In the 80s and early 90s London was a very Conservative city. Whereas cities like Manchester, Newcastle and Liverpool were becoming devoid of Conservative MPs, the Tory power base in Greater London and especially in the suburbs remained secure. Indeed, I would argue the 1992 Conservative election victory was built on the strong performance in London.
In 1997, of course, all that changed. In common with the rest of Britain, the Tories suffered major losses in London. Labour advanced in the northern, eastern and western suburbs, winning seats in Boroughs such as Brent, Harrow, Ealing, Havering and Croydon and picking up such suburban bastions as Wimbledon, Romford and Mitcham & Morden. The Liberal Democrats cut into south-west London winning Kingston & Surbiton, Carshalton & Wallington and Sutton & Cheam. Only in boroughs like Hillingdon, Bexley and Bromley did the Conservatives survive.

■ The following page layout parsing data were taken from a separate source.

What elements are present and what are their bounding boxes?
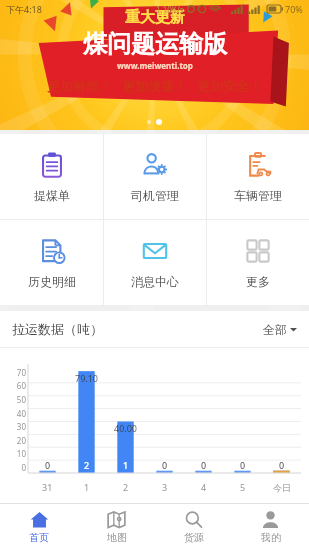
staticText: www.meiwenti.top [117, 60, 193, 71]
staticText: 车辆管理 [234, 188, 282, 203]
staticText: 31 [42, 481, 53, 493]
staticText: 提煤单 [34, 188, 70, 203]
staticText: 更加智能！ [47, 78, 112, 94]
staticText: 4 [201, 481, 207, 493]
staticText: 0 [201, 459, 207, 471]
staticText: 首页 [29, 531, 49, 544]
staticText: 79.10 [75, 372, 99, 384]
staticText: 0 [45, 459, 51, 471]
staticText: 1 [84, 481, 90, 493]
staticText: 2 [123, 481, 129, 493]
staticText: 下午4:18 [6, 3, 42, 15]
button[interactable]: 车辆管理 [207, 134, 309, 219]
staticText: 70% [285, 3, 303, 15]
button[interactable]: 首页 [0, 504, 78, 550]
staticText: 2 [84, 459, 90, 471]
staticText: 消息中心 [131, 274, 179, 289]
button[interactable]: 货源 [155, 504, 232, 550]
staticText: 5 [240, 481, 246, 493]
staticText: 司机管理 [131, 188, 179, 203]
staticText: 今日 [273, 482, 291, 493]
staticText: 地图 [107, 531, 127, 544]
staticText: 0 [279, 459, 285, 471]
staticText: 30 [16, 421, 26, 432]
staticText: 1.10K/s [156, 4, 184, 15]
button[interactable]: 司机管理 [104, 134, 206, 219]
button[interactable]: 更多 [207, 220, 309, 305]
button[interactable]: 历史明细 [0, 220, 103, 305]
staticText: 更加安全！ [197, 78, 262, 94]
staticText: 货源 [184, 531, 204, 544]
staticText: 拉运数据（吨） [12, 321, 103, 337]
button[interactable]: 提煤单 [0, 134, 103, 219]
button[interactable]: 地图 [78, 504, 155, 550]
staticText: 70 [16, 367, 26, 378]
button[interactable]: 消息中心 [104, 220, 206, 305]
button[interactable]: Promotion banner [0, 0, 309, 130]
staticText: 0 [240, 459, 246, 471]
staticText: 1 [123, 459, 129, 471]
staticText: 我的 [261, 531, 281, 544]
staticText: 历史明细 [28, 274, 76, 289]
staticText: 50 [16, 394, 26, 405]
staticText: 10 [16, 448, 26, 459]
staticText: 3 [162, 481, 168, 493]
staticText: 0 [162, 459, 168, 471]
staticText: 0 [21, 462, 26, 473]
staticText: 煤问题运输版 [83, 29, 227, 59]
staticText: 40 [16, 408, 26, 419]
staticText: 重大更新 [125, 8, 185, 27]
staticText: 40.00 [114, 422, 138, 434]
staticText: 20 [16, 435, 26, 446]
staticText: 更多 [246, 274, 270, 289]
staticText: 60 [16, 380, 26, 391]
button[interactable]: 全部 [263, 322, 297, 337]
staticText: 全部 [263, 322, 287, 337]
staticText: 更加便捷！ [122, 78, 187, 94]
button[interactable]: 我的 [232, 504, 309, 550]
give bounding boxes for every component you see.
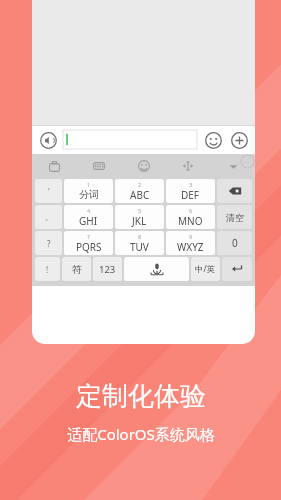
staticText: 适配ColorOS系统风格 [67,424,215,444]
button[interactable]: 8 [115,231,164,255]
staticText: 123 [99,263,116,276]
button[interactable]: 9 [166,231,215,255]
staticText: 清空 [226,212,244,223]
button[interactable] [124,257,189,281]
staticText: 定制化体验 [76,380,206,413]
staticText: WXYZ [177,240,204,254]
button[interactable]: ? [35,231,62,255]
staticText: 6 [189,207,193,214]
button[interactable]: 中/英 [191,257,220,281]
staticText: 符 [72,263,82,276]
staticText: 8 [138,233,142,240]
staticText: 7 [87,233,91,240]
button[interactable] [217,179,252,203]
button[interactable]: 2 [115,179,164,203]
staticText: 。 [45,212,53,222]
button[interactable]: 0 [217,231,252,255]
button[interactable]: 6 [166,205,215,229]
staticText: ? [47,238,51,249]
staticText: ABC [130,188,150,202]
button[interactable]: 1 [64,179,113,203]
staticText: ! [46,264,49,275]
staticText: PQRS [76,240,102,254]
button[interactable]: Voice input [38,130,58,150]
button[interactable]: 清空 [217,205,252,229]
button[interactable]: Add [229,130,249,150]
staticText: MNO [178,214,203,228]
button[interactable]: 4 [64,205,113,229]
button[interactable]: ! [35,257,60,281]
button[interactable]: ' [35,179,62,203]
staticText: 9 [189,233,193,240]
staticText: 5 [138,207,142,214]
button[interactable]: 3 [166,179,215,203]
staticText: TUV [130,240,149,254]
staticText: ' [48,186,50,197]
staticText: 4 [87,207,91,214]
button[interactable]: Clipboard [44,156,64,176]
button[interactable]: 7 [64,231,113,255]
staticText: JKL [132,214,147,228]
button[interactable] [222,257,252,281]
button[interactable]: Hide keyboard [223,156,243,176]
staticText: 1 [87,181,91,188]
staticText: 2 [138,181,142,188]
staticText: DEF [181,188,200,202]
button[interactable]: 5 [115,205,164,229]
button[interactable]: Emoji panel [134,156,154,176]
button[interactable]: 123 [93,257,122,281]
staticText: 中/英 [195,263,216,275]
staticText: GHI [79,214,98,228]
staticText: 3 [189,181,193,188]
button[interactable]: Move cursor [178,156,198,176]
button[interactable]: Keyboard layout [89,156,109,176]
button[interactable]: 符 [62,257,91,281]
button[interactable] [63,130,197,149]
staticText: 0 [232,236,238,250]
button[interactable]: 。 [35,205,62,229]
button[interactable]: Emoji [203,130,223,150]
staticText: 分词 [79,188,99,201]
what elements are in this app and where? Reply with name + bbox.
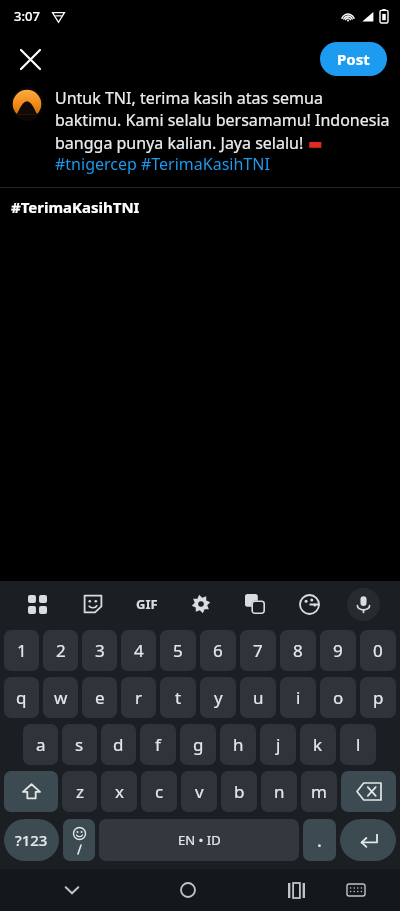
button[interactable]: v (181, 771, 217, 812)
button[interactable]: 0 (360, 630, 396, 671)
staticText: . (317, 828, 322, 853)
button[interactable]: t (160, 677, 196, 718)
button[interactable]: o (320, 677, 356, 718)
button[interactable]: s (62, 724, 97, 765)
staticText: 1 (17, 639, 27, 662)
staticText: Post (337, 49, 370, 69)
button[interactable]: g (180, 724, 216, 765)
staticText: y (214, 686, 223, 709)
staticText: d (113, 733, 124, 756)
button[interactable]: Translate (228, 581, 282, 627)
button[interactable]: i (280, 677, 316, 718)
button[interactable]: z (62, 771, 97, 812)
other: Backspace (357, 783, 381, 800)
staticText: q (16, 686, 27, 709)
button[interactable]: b (221, 771, 257, 812)
staticText: 8 (293, 639, 303, 662)
button[interactable]: key (4, 771, 58, 812)
staticText: 4 (134, 639, 144, 662)
staticText: ?123 (15, 830, 48, 850)
staticText: e (95, 686, 105, 709)
button[interactable]: m (301, 771, 337, 812)
button[interactable]: key (341, 771, 396, 812)
staticText: 2 (56, 639, 66, 662)
button[interactable]: f (140, 724, 176, 765)
staticText: GIF (136, 595, 158, 613)
button[interactable]: Themes (282, 581, 336, 627)
button[interactable]: p (360, 677, 396, 718)
button[interactable]: Post (320, 42, 387, 76)
staticText: t (175, 686, 182, 709)
staticText: #TerimaKasihTNI (11, 197, 140, 217)
button[interactable]: . (303, 819, 336, 861)
button[interactable]: d (101, 724, 136, 765)
button[interactable]: EN • ID (99, 819, 299, 861)
button[interactable]: w (43, 677, 78, 718)
button[interactable]: key (340, 819, 396, 861)
button[interactable]: Apps (10, 581, 65, 627)
other: Shift (22, 782, 41, 801)
button[interactable]: key (63, 819, 95, 861)
button[interactable]: q (4, 677, 39, 718)
staticText: 6 (213, 639, 223, 662)
button[interactable]: Voice input (336, 581, 390, 627)
staticText: 3 (95, 639, 105, 662)
staticText: r (135, 686, 143, 709)
staticText: f (155, 733, 161, 756)
button[interactable]: k (300, 724, 336, 765)
button[interactable]: Home (156, 869, 220, 911)
staticText: a (36, 733, 46, 756)
staticText: 0 (373, 639, 383, 662)
staticText: c (155, 780, 164, 803)
staticText: b (234, 780, 245, 803)
button[interactable]: 1 (4, 630, 39, 671)
button[interactable]: x (101, 771, 137, 812)
button[interactable]: 4 (121, 630, 156, 671)
staticText: n (274, 780, 285, 803)
button[interactable]: Hide keyboard (40, 869, 104, 911)
button[interactable]: #TerimaKasihTNI (0, 188, 400, 226)
staticText: s (75, 733, 84, 756)
button[interactable]: u (240, 677, 276, 718)
button[interactable]: ?123 (4, 819, 59, 861)
staticText: 3:07 (14, 7, 40, 25)
button[interactable]: 7 (240, 630, 276, 671)
staticText: u (253, 686, 264, 709)
button[interactable]: 2 (43, 630, 78, 671)
button[interactable]: y (200, 677, 236, 718)
button[interactable]: 5 (160, 630, 196, 671)
staticText: 7 (253, 639, 263, 662)
button[interactable]: Recent apps (264, 869, 328, 911)
staticText: h (233, 733, 244, 756)
button[interactable]: a (23, 724, 58, 765)
button[interactable]: Close (8, 37, 52, 81)
button[interactable]: Settings (174, 581, 228, 627)
button[interactable]: e (82, 677, 117, 718)
staticText: g (193, 733, 204, 756)
button[interactable]: r (121, 677, 156, 718)
button[interactable]: l (340, 724, 376, 765)
button[interactable]: 3 (82, 630, 117, 671)
staticText: k (313, 733, 323, 756)
staticText: 9 (333, 639, 343, 662)
button[interactable]: 6 (200, 630, 236, 671)
staticText: Untuk TNI, terima kasih atas semua bakti… (55, 87, 390, 175)
button[interactable]: n (261, 771, 297, 812)
staticText: l (356, 733, 361, 756)
staticText: w (54, 686, 68, 709)
button[interactable]: 9 (320, 630, 356, 671)
staticText: j (276, 733, 281, 756)
button[interactable]: c (141, 771, 177, 812)
button[interactable]: Switch keyboard (328, 869, 384, 911)
staticText: p (373, 686, 384, 709)
button[interactable]: h (220, 724, 256, 765)
other: Enter (358, 830, 378, 850)
button[interactable]: Stickers (65, 581, 120, 627)
button[interactable]: 8 (280, 630, 316, 671)
staticText: v (195, 780, 204, 803)
staticText: z (76, 780, 84, 803)
button[interactable]: j (260, 724, 296, 765)
staticText: o (333, 686, 344, 709)
staticText: x (115, 780, 124, 803)
button[interactable]: GIF (120, 581, 174, 627)
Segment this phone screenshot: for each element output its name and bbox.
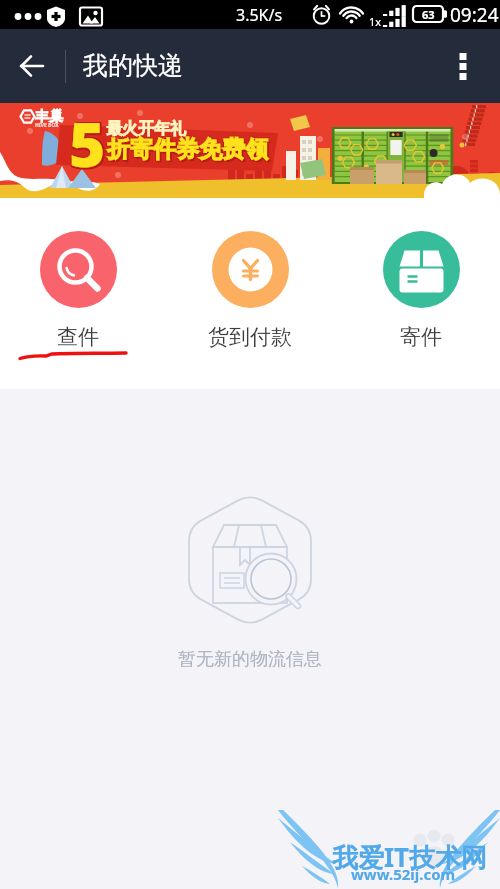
staticText: www.52ij.com — [351, 864, 456, 884]
staticText: 5 — [68, 103, 105, 187]
button[interactable]: 寄件 — [356, 198, 486, 350]
staticText: 我的快递 — [83, 50, 183, 81]
staticText: 5 — [69, 101, 106, 185]
staticText: 折寄件券免费领 — [107, 135, 268, 164]
staticText: 5 — [71, 103, 108, 187]
staticText: 丰巢 — [35, 108, 63, 126]
button[interactable]: 查件 — [13, 198, 143, 350]
staticText: 货到付款 — [208, 324, 292, 350]
staticText: 最火开年礼 — [106, 119, 186, 139]
staticText: 09:24 — [450, 2, 499, 28]
staticText: 1x — [369, 14, 382, 29]
staticText: 5 — [71, 100, 108, 184]
button[interactable]: More options — [439, 42, 487, 90]
staticText: 3.5K/s — [236, 4, 283, 26]
button[interactable]: 货到付款 — [185, 198, 315, 350]
staticText: 暂无新的物流信息 — [178, 648, 322, 671]
staticText: 折寄件券免费领 — [106, 136, 267, 165]
button[interactable]: Back — [6, 40, 58, 92]
button[interactable]: 5 — [0, 103, 500, 198]
staticText: 63 — [422, 7, 435, 22]
staticText: 折寄件券免费领 — [109, 137, 270, 166]
staticText: 寄件 — [400, 324, 442, 350]
staticText: 折寄件券免费领 — [108, 134, 269, 163]
staticText: 我爱IT技术网 — [332, 839, 488, 875]
staticText: HIVE BOX — [35, 122, 59, 129]
staticText: 查件 — [57, 324, 99, 350]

In 2001, a small fightback began to the east of London with Romford and Upminster being regained but elsewhere little changed.
In 2005, Labour was undermined by the IraqWar and the rise of Respect. George Galloway won in Bethnal Green & Bow while the Liberal Democrats took Brent East and Hornsey & Wood Green. The Conservatives made some modest advances, regaining Croydon Central for example.
The vote shares in 2005 were Labour 39%, Conservatives 32%, Liberal Democrats 22%.
A YouGov poll in today's Evening Standard suggests another electoral upheaval is underway as the Conservatives regain their former dominance.
Today's figures are:
Labour 32% (-7 on 2005)
Conservatives 45% (+13 on 2005)
Liberal Democrats 16% (-6 on 2005)
Damning figures indeed - a straightline projection suggests the Tories will win 41 of the 73 seats in London which will go a long way to securing an overall majority.
But is it that simple ?
London politically is far more diverse than it was. In Barking & Dagenham, we have the challenge of the BNP while no one seems quite sure what will happen to the Respect vote. The Liberal Democrats have chances in one or two Labour seats while the Conservative-Liberal Democrat battles will be ferocious in south-west London.
East London will be interesting too with a strong Conservative challenge in Poplar & Limehouse as well as the Heathrow third runway issue causing complications for the Conservatives in the west.
All in all, it promises to be a fascinating campaign. I'll make one prediction for now - my seat, East Ham, will remain Labour.